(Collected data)
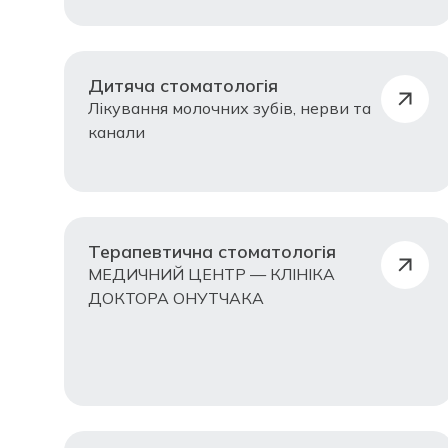
Дитяча стоматологія
Лікування молочних зубів, нерви та
канали
Терапевтична стоматологія
МЕДИЧНИЙ ЦЕНТР — КЛІНІКА
ДОКТОРА ОНУТЧАКА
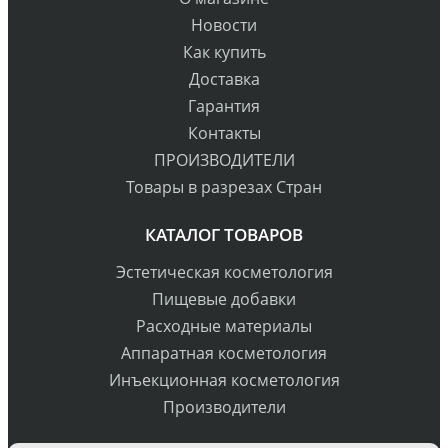
Новости
Как купить
Доставка
Гарантия
Контакты
ПРОИЗВОДИТЕЛИ
Товары в разрезах Стран
КАТАЛОГ ТОВАРОВ
Эстетическая косметология
Пищевые добавки
Расходные материалы
Аппаратная косметология
Инъекционная косметология
Производители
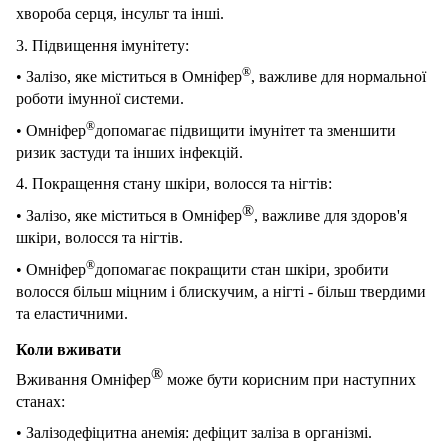
хвороба серця, інсульт та інші.
3. Підвищення імунітету:
®
• Залізо, яке міститься в Омніфер
, важливе для нормальної
роботи імунної системи.
®
• Омніфер
допомагає підвищити імунітет та зменшити
ризик застуди та інших інфекцій.
4. Покращення стану шкіри, волосся та нігтів:
®
• Залізо, яке міститься в Омніфер
, важливе для здоров'я
шкіри, волосся та нігтів.
®
• Омніфер
допомагає покращити стан шкіри, зробити
волосся більш міцним і блискучим, а нігті - більш твердими
та еластичними.
Коли вживати
®
Вживання Омніфер
може бути корисним при наступних
станах:
• Залізодефіцитна анемія: дефіцит заліза в організмі.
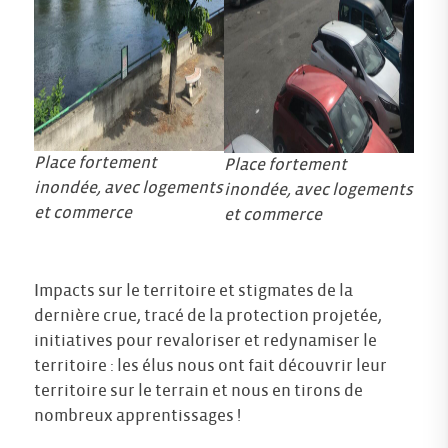
Place fortement
Place fortement
inondée, avec logements
inondée, avec logements
et commerce
et commerce
Impacts sur le territoire et stigmates de la
dernière crue, tracé de la protection projetée,
initiatives pour revaloriser et redynamiser le
territoire : les élus nous ont fait découvrir leur
territoire sur le terrain et nous en tirons de
nombreux apprentissages !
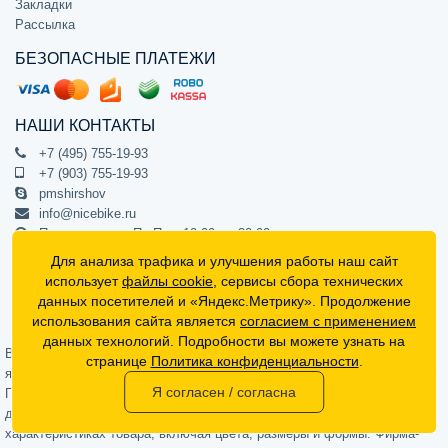
Закладки
Рассылка
БЕЗОПАСНЫЕ ПЛАТЕЖИ
НАШИ КОНТАКТЫ
+7 (495) 755-19-93
+7 (903) 755-19-93
pmshirshov
info@nicebike.ru
Прием звонков Пн-Пт с 10:00 до 20:00
ПВЗ Пн-Пт с 10:00 до 20:00
Для анализа трафика и улучшения работы наш сайт
г. Москва, ул. Барклая 13с1
использует
файлы cookie
, сервисы сбора технических
подъезд 1, цокольный этаж, офис 1
данных посетителей и «Яндекс.Метрику». Продолжение
использования сайта является
согласием с применением
Официальный интернет-магазин NiceBike © 2012 - 2026
данных технологий. Подробности вы можете узнать на
Вся информация на сайте носит ознакомительный характер, не
странице
Политика конфиденциальности
.
является публичной офертой (определяемой положениями Статьи 437
Я согласен / согласна
Гражданского кодекса РФ) и не может в полной мере передавать
достоверную информацию о свойствах, комплектации и
характеристиках товара, включая цвета, размеры и формы. Фирма-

**Exercise details:** Using the entries above, work out how many lines include the word "волосся", and give only that count.

**Response to the exercise:** 3